» GOAL OF THE EXERCISE: Lines from the records below that contain the word "their" are to be copied out.
START TASK DATA
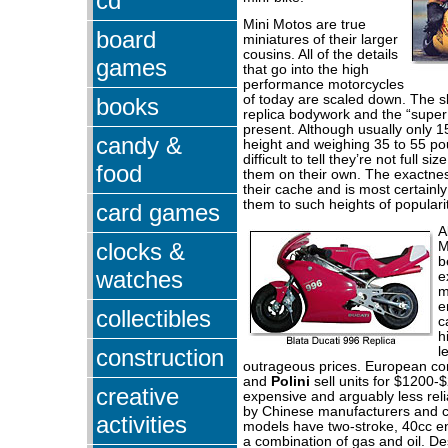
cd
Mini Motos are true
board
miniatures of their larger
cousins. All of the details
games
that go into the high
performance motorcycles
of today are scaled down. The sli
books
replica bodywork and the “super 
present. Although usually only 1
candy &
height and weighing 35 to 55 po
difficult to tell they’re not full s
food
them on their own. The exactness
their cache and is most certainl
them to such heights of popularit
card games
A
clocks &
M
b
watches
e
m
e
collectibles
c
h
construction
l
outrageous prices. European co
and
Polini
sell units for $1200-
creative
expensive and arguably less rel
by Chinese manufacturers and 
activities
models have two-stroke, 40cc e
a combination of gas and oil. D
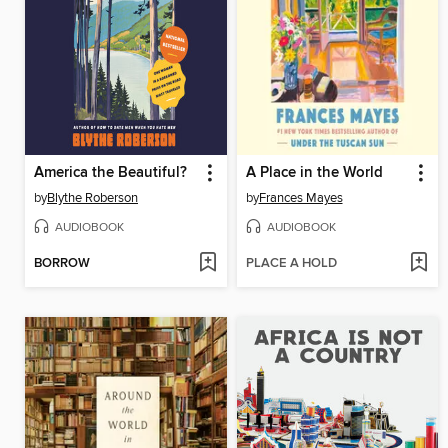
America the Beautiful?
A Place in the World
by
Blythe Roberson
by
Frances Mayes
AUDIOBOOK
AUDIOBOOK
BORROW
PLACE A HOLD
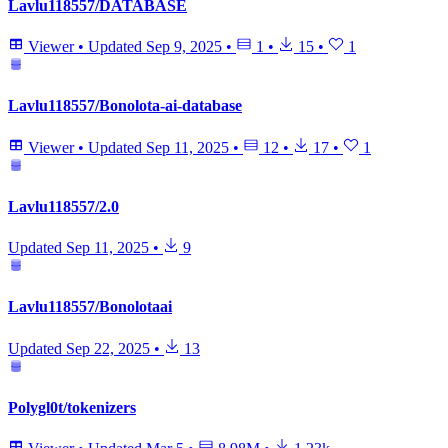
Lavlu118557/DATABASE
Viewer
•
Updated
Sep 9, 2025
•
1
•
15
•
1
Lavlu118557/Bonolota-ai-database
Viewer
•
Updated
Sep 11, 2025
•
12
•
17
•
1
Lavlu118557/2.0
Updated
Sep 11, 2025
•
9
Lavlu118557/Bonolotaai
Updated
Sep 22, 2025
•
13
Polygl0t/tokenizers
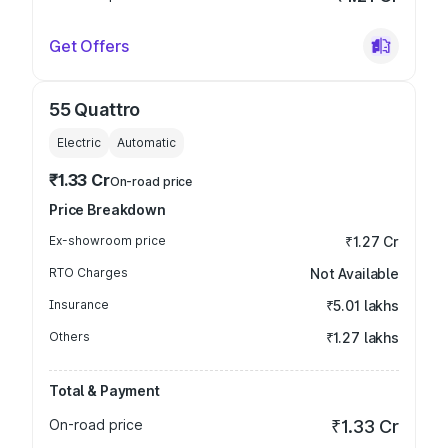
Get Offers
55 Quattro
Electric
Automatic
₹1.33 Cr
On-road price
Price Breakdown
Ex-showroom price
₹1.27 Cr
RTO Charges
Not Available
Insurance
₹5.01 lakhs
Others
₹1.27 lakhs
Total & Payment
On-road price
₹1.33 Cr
END TASK DATA
START TASK DATA
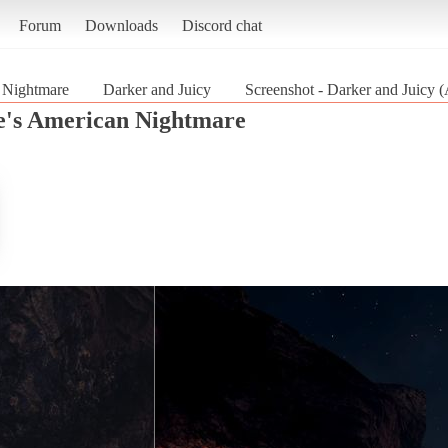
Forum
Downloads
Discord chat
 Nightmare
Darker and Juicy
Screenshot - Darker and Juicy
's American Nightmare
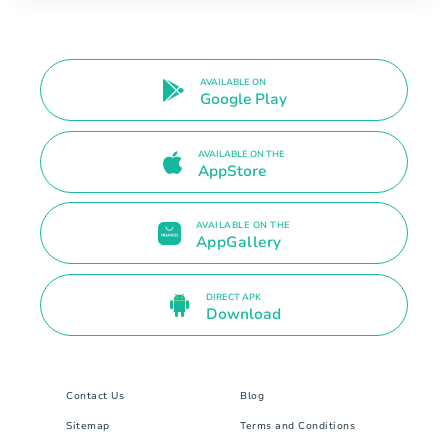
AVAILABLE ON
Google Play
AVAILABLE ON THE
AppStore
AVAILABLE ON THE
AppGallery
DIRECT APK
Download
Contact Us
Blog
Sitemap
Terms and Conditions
END TASK DATA
START TASK DATA
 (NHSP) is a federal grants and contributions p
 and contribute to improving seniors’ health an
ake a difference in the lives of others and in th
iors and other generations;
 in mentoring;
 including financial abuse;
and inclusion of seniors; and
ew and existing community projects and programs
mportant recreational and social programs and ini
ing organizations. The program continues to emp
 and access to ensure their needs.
END TASK DATA
» SOLUTION TO THIS PROBLEM:
miniatures of their larger
them on their own. The exactness
their cache and is most certainl
 and access to ensure their needs.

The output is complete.